Hacía, pues, un sol pálido, era a finales de noviembre, y yo estaba solo, con Ramaillet, en el patinillo de los paseos. AI muchacho del bosque de Othe le habían llevado a un interrogatorio. Aquella misma mañana nos habíamos peleado con Ramaillet, que se mantenía apartado.
El centinela alemán estaba de pie contra la reja, y me aproximé.

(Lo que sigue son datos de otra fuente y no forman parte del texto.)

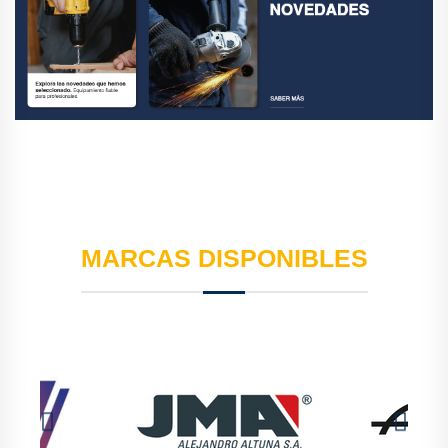
MARCAS DISPONIBLES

– ¿Ayer por la tarde? -le pregunto.
Su cara se crispa y me mira fijamente.
– ¿Qué pasa? -dice.
– ¿Estaba usted de servicio, ayer por la tarde? -le preciso.
Menea la cabeza.
– No -dice-, no me tocaba.
Nos miramos sin decir nada.
– Pero ¿y si le hubieran designado?
No contesta. ¿Qué puede contestar?
– Si le hubieran designado -insisto-, ¿hubiera usted formado parte del pelotón de ejecución?
Tiene una mirada de animal acorralado, y traga la saliva con esfuerzo.

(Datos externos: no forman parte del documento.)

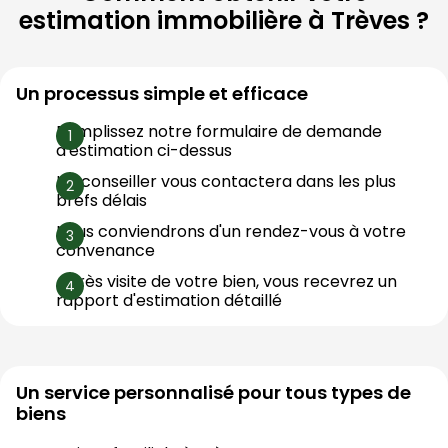
estimation immobilière à
Trèves
?
Un processus simple et efficace
Remplissez notre formulaire de demande 
d'estimation ci-dessus
Un conseiller vous contactera dans les plus 
brefs délais
Nous conviendrons d'un rendez-vous à votre 
convenance
Après visite de votre bien, vous recevrez un 
rapport d'estimation détaillé
Un service personnalisé pour tous types de
biens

– Usted habría fusilado a mi compañero.
No dice nada. ¿Qué podría decir? Baja la cabeza, remueve la tierra húmeda con los pies, me mira.
– Me voy mañana -dice.
– ¿Adonde? -le pregunto.
– Al frente ruso -dice.
– ¡Ah! -le digo-. Va usted a ver lo que es una guerra de verdad.
Me mira, asiente con la cabeza y habla con voz neutra.

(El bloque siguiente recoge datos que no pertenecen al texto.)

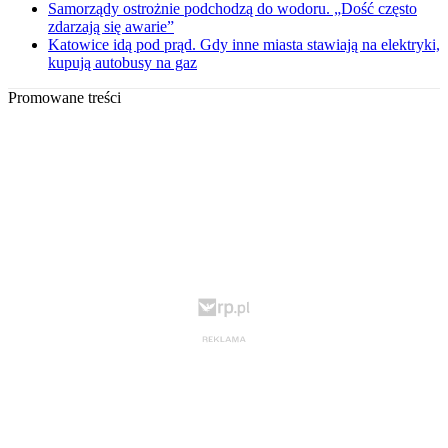
Samorządy ostrożnie podchodzą do wodoru. „Dość często
zdarzają się awarie”
Katowice idą pod prąd. Gdy inne miasta stawiają na elektryki,
kupują autobusy na gaz
Promowane treści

– Usted desea mi muerte -dice con su voz neutra.
¿Deseo su muerte? Wünsche ich seinen Tod? No creía desear su muerte. Pero tiene razón, en cierto modo deseo su muerte.
En la medida en que sigue siendo un soldado alemán, deseo su muerte. En la medida en que persevera en sus deseos de ser soldado alemán, anhelo que conozca la tormenta de fuego y hierro, los sufrimientos y las lágrimas. Deseo ver derramada su sangre de soldado alemán del ejército nazi, deseo su muerte.
– No me lo reproche.
– Ciaro que no -dice-, es natural.
– Me gustaría mucho poder desearle otra cosa -le digo.
Tiene una sonrisa abrumada.
– Es demasiado tarde -dice.
– Pero ¿por qué?
– Estoy solo -dice.
Nada puedo hacer para quebrar su soledad. Sólo él podría hacer algo, pero le falta la voluntad de hacerlo. Tiene cuarenta años, una vida ya hecha, mujer e hijos, nadie puede elegir por él.